Die Albenmark: Elfenritter 2 - Roman
Gishild war zutiefst erleichtert von dieser Geste. Sie scheute keinen Streit, aber es war gut, sich geduldet zu fühlen. Ein Jahr war
ihre Lanze nun fast beisammen. Das war genug Zeit, sich kennenzulernen. Alle wussten, dass sie anders war, auch wenn außer Luc niemand ihr Geheimnis kannte.

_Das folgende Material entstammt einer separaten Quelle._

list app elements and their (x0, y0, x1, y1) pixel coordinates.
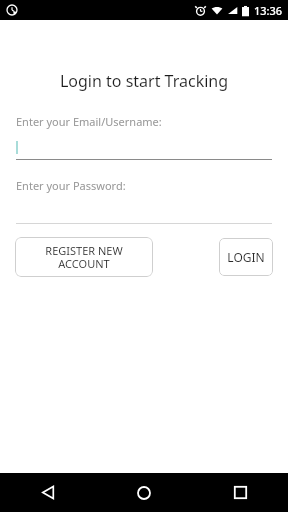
button[interactable]: LOGIN (219, 238, 273, 276)
button[interactable]: Enter your Password: (0, 178, 288, 224)
staticText: Enter your Password: (16, 178, 126, 193)
staticText: Login to start Tracking (0, 70, 288, 92)
button[interactable]: Enter your Email/Username: (0, 114, 288, 160)
staticText: Enter your Email/Username: (16, 114, 162, 129)
button[interactable]: REGISTER NEW ACCOUNT (15, 237, 153, 277)
staticText: REGISTER NEW ACCOUNT (45, 243, 123, 271)
staticText: 13:36 (254, 3, 283, 18)
staticText: LOGIN (227, 249, 265, 265)
button[interactable]: Recent apps (192, 473, 288, 512)
button[interactable]: Back (0, 473, 96, 512)
button[interactable]: Home (96, 473, 192, 512)
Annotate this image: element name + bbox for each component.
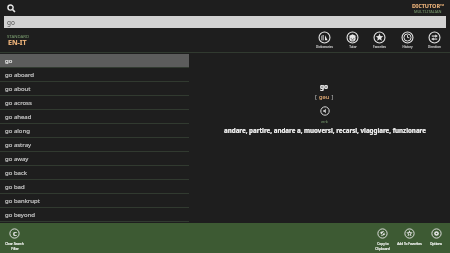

Sie gab sich keine große Mühe zu verheimlichen, dass sie nicht zu Tjured betete. Gewöhnlich ließ man sie in Ruhe. Sie war halt eine Fjordländerin. Von diesen Barbaren konnte man nicht erwarten, dass sie ihr Heidentum so schnell vergaßen. Es steckte ihnen tief im Blut. So dachten sie, das war Gishild klar.
José legte den Kopf schief und lächelte kurz. Sein Gesicht sah seltsam aus. Er hatte ein weit vorspringendes, leicht nach vorn gekrümmtes Kinn. Von der Seite betrachtet, erinnerte sein Antlitz ein wenig an einen Sichelmond. Einen freundlichen Mond, der in der Ferne blieb, sie sah, aber sie doch nicht behelligte.
Der Choral endete. Maximiliam blickte sie immer noch finster an, aber er wagte es nicht, die feierliche Stille zu stören, die inmitten der Baugerüste des halbfertigen Turms eingekehrt war. Selbst die Vögel und der Wind schwiegen still, als wollten sie Abschied nehmen von Daniel.
Es war gut, der Toten in Ehren zu gedenken. Aber jetzt ging es um Luc! Daniel war gegangen, ihm konnte keiner mehr helfen. Mit jedem Herzschlag, den die Stille fortdauerte, wurde sie Gishild unerträglicher. Es musste über die Lebenden gesprochen werden!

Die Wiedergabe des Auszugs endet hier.